Indeed, we know high interest rate has crushed REITs and some other interest rate sensitive sectors like real estate, but is that necessarily true on mortgage rates?

One cannot see this from the interest rate cycle, but the anomaly has played out for more than a year now due to the inverted yield curve – fixed mortgage rates trending lower and lower than floating rates with each passing month since March of 2023.  It’s about to crash below 2.80 per cent in our opinion, and this is before U.S. Fed is now set to cut rates widely believed by September.

What’s happening?  Mortgage rates were indeed on the rise by leaps and bounds in 2022 to over 4 per cent by start of 2023, with 2-year fixed rates peaking near 4.25 per cent.  However, it didn’t stay high for two years like what some have suggested, in fact not even a year.  Instead, fixed rates went on a protracted downfall since, with more than 150 basis points drop all the way to the current 2.88 per cent for average-sized loans of above S$500,000.  This could even go to 2.80 per cent for much bigger loans.  What stayed stubbornly high were floating rate home loans packages pegged to SORA.

Put all that in perspective – we had interest rates languishing in the 1 to 1.50 percent range for over a decade.  If Fed cuts soon enough which the market is now expecting two in 2024, followed by a few more in 2025, we are likely on track to see fixed rates (as well as SORA) hurl towards the 2 percent mark which is not far off from its historical low levels.

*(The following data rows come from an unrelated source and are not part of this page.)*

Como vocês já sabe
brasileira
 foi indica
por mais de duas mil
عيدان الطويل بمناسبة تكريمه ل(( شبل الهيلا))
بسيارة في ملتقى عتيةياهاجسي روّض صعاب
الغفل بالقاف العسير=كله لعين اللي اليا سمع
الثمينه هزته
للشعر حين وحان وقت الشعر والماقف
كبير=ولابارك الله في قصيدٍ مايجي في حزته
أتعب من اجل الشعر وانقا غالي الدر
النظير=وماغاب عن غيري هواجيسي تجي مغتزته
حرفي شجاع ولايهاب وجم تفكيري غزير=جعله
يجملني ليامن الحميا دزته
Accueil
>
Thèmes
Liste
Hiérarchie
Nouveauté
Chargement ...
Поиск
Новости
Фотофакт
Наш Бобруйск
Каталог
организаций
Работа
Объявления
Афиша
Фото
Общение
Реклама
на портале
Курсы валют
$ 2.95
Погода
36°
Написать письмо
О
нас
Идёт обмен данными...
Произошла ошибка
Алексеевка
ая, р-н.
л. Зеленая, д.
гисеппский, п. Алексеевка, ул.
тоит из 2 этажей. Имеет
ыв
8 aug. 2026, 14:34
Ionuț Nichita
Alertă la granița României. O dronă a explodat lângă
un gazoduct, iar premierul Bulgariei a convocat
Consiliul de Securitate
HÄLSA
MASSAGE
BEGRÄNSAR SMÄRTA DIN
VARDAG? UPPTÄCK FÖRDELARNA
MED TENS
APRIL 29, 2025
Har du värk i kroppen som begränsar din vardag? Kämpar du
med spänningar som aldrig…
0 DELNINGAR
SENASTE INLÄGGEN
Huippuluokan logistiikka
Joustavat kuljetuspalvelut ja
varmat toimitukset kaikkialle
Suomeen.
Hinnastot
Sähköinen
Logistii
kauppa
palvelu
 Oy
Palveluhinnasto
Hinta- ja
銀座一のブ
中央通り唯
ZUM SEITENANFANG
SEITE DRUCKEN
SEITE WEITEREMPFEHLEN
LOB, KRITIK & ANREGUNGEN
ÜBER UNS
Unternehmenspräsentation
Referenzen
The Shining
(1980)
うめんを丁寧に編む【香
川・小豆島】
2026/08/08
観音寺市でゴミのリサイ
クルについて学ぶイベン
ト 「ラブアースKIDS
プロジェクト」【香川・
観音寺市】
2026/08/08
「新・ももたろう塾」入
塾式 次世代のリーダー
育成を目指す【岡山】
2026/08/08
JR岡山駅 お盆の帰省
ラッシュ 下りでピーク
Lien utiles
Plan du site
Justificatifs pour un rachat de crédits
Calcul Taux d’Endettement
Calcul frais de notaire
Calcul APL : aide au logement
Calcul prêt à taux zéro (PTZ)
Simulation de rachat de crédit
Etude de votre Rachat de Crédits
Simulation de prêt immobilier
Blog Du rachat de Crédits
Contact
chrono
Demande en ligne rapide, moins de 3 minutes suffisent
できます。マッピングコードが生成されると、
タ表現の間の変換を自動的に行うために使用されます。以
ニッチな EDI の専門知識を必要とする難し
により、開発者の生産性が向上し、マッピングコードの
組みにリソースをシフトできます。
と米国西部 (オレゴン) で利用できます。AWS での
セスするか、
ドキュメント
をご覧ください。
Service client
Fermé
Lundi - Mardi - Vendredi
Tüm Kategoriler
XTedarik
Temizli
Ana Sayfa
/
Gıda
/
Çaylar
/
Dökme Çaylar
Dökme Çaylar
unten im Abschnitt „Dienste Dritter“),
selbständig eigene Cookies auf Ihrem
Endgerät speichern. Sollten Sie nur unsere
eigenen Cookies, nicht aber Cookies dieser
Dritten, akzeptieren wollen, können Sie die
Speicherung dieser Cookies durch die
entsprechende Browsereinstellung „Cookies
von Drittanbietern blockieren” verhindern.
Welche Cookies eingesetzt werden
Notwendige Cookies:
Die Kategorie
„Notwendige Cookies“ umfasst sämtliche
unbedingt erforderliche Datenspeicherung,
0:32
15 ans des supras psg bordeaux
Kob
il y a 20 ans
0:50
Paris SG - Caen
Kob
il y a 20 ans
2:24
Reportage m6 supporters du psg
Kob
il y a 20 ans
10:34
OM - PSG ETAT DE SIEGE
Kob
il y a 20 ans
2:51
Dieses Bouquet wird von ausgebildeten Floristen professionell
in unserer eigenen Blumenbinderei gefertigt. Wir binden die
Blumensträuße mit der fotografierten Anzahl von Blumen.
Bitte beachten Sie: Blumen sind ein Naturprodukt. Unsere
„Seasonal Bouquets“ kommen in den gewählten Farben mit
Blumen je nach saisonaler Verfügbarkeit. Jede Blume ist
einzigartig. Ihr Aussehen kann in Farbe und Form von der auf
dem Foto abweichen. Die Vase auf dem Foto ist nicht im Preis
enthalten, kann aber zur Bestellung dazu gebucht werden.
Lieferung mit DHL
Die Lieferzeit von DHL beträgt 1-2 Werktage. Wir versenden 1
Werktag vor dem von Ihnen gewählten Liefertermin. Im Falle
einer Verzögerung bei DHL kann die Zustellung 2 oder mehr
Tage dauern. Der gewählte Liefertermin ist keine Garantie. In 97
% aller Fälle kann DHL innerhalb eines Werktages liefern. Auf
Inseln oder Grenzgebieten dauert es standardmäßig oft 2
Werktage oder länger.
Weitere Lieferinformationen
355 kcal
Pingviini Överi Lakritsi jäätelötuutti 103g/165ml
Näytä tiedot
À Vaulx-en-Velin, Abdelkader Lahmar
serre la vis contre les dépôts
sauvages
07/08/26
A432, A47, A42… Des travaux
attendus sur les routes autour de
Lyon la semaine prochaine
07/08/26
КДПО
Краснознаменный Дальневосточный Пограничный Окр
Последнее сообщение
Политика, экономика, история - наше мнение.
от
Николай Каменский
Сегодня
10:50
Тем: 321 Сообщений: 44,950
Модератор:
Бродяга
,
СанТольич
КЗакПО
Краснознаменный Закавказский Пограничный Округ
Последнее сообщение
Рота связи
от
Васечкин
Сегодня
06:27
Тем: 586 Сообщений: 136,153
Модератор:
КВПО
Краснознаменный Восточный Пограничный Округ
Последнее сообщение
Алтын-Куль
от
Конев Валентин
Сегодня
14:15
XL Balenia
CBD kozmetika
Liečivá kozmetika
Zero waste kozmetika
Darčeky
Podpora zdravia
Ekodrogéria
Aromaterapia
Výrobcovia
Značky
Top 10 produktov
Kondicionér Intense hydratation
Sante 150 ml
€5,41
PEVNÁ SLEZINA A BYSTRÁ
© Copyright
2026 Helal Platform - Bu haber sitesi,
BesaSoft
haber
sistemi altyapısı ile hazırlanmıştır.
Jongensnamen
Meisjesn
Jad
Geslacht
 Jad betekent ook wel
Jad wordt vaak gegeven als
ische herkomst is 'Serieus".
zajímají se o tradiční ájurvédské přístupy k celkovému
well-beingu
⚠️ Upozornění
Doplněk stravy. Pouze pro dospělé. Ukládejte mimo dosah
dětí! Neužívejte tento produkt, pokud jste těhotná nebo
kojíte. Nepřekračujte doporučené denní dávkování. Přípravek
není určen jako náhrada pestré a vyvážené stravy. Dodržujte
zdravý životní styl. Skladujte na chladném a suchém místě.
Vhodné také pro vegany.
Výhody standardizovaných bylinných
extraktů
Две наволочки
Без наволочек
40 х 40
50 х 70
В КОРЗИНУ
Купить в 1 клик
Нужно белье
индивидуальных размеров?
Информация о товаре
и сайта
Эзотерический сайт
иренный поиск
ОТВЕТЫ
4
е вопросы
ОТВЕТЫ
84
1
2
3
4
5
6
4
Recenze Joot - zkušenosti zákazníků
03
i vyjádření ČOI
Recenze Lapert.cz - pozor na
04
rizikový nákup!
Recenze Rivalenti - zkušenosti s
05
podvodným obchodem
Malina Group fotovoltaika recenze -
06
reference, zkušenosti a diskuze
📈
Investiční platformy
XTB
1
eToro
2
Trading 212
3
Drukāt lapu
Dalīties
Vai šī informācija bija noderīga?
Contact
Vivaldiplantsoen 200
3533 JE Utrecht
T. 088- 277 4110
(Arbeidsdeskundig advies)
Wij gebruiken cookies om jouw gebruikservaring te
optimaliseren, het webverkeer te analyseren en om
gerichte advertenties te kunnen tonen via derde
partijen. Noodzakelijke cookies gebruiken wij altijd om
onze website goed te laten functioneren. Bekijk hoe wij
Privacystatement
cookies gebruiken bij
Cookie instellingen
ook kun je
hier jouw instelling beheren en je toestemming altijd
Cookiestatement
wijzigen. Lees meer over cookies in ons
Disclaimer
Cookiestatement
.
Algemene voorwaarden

This whole process of reversing out the earlier hikes could even happen in double-quick pace in event of another economic crisis in 2025.  Never say never.  We live in such uncertain times with a U.S. debt crisis, China’s deflation and housing woes, geo-political tensions and wars in more than a few regions threatening disruptions.

Instead, fixed rates went on a protracted downfall since, with more than 150 basis points drop all the way to the current 2.88 per cent for average-sized loans of above S$500,000.

The Trump Factor

President of US Donald Trump speaking - trade policies and interest rate

Of course, there were analysts projecting that the Fed would need to bring back and hike as many as five more times in event of a second Trump’s presidency given his rhetoric on tariffs.

Yet, other observers have pointed out that it’s exactly the same tariffs enacted in 2019 by Trump which threatened global growth so much so as to cause enough concern for the same Fed under Jerome Powell to cut rates three times in 2019.  What was then famously known as insurance cuts.

So, will the tariffs cause interest rate to rise or to fall?  Don’t be too certain yet.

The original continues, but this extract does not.